As the film progresses, Zampa grows more and more melancholy, a man fatigued by his own villainy. But the magistrate becomes so intense and driven that his wife Jacqueline (Céline Sallette) fears the worst for him. Michel was once an obsessive gambler and the parallels between the states of mind of the poker addict and the relentless investigator trouble her. "You're worked up like you used to be. But now your life is at stake," she says. Her husband, though, will pursue Zampa even if it puts him and his family in mortal danger.
A great script and superb acting are only two of the many merits of Jimenez's film. This movie belongs just as much to the unsung heroes of the film industry who expertly crafted the illusion of 1970s Marseille. Many elements had to be in place: costumes, sets, props, and so forth. If only one of these ingredients had been less than perfect – costumes that look unused, props that look fake, backdrops that don't quite fit – the whole assembly might not have worked.

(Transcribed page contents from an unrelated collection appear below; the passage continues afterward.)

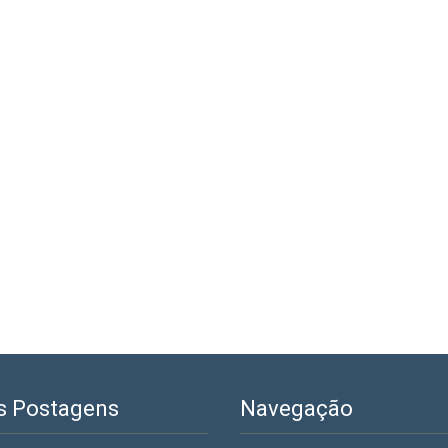
s Postagens
Navegação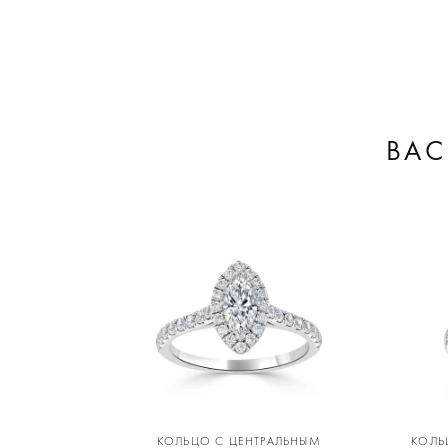
ВАС
КОЛЬЦО С ЦЕНТРАЛЬНЫМ
КОЛЬ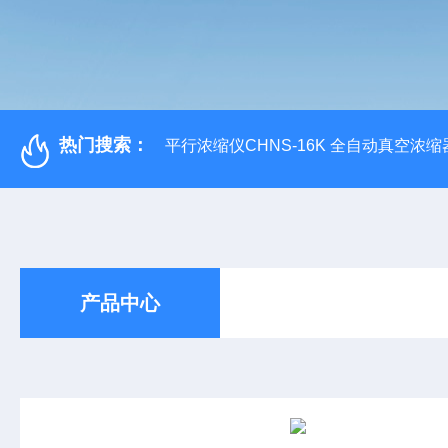
热门搜索：
平行浓缩仪CHNS-16K 全自动真空浓缩
产品中心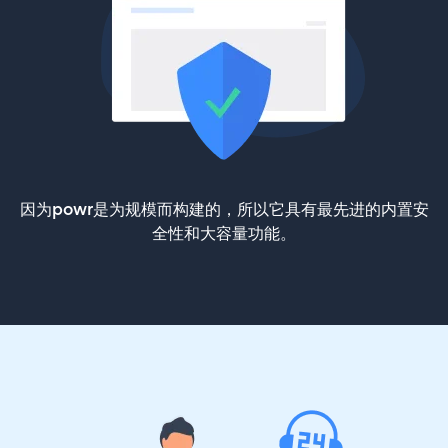
因为powr是为规模而构建的，所以它具有最先进的内置安
全性和大容量功能。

The Connection crosses the bar seemingly effortlessly, even though everything is slightly grittier than strictly necessary, the wallpaper brighter and the sideburns wider. The film could have easily turned into a caricature of a decade, yet it fits well with the social class it portrays: people who are desperate to show how up-to-date and hip they are. Marseille's crooks love the tinselly glitz and glam of the period. Like medieval kings and queens, their power only exists if it is physically displayed.
Instead of swords and lances, these people parade their Smith & Wesson firearms and show off their nightclubs, complete with tacky décor, spinning disco balls and mirror-clad panels (art director: Patrick Schmitt). For the filmmaker, this setting provided a most welcome excuse to play the greatest disco hits of the 70s. Combine this with a sweaty crowd in polyester shirts and bell-bottoms (costume designer: Carine Sarfati), and one dives head-on into the night life of yesteryear's Marseille.
When and where: Originally called La French, it has been released in France, Belgium, Italy and the UK.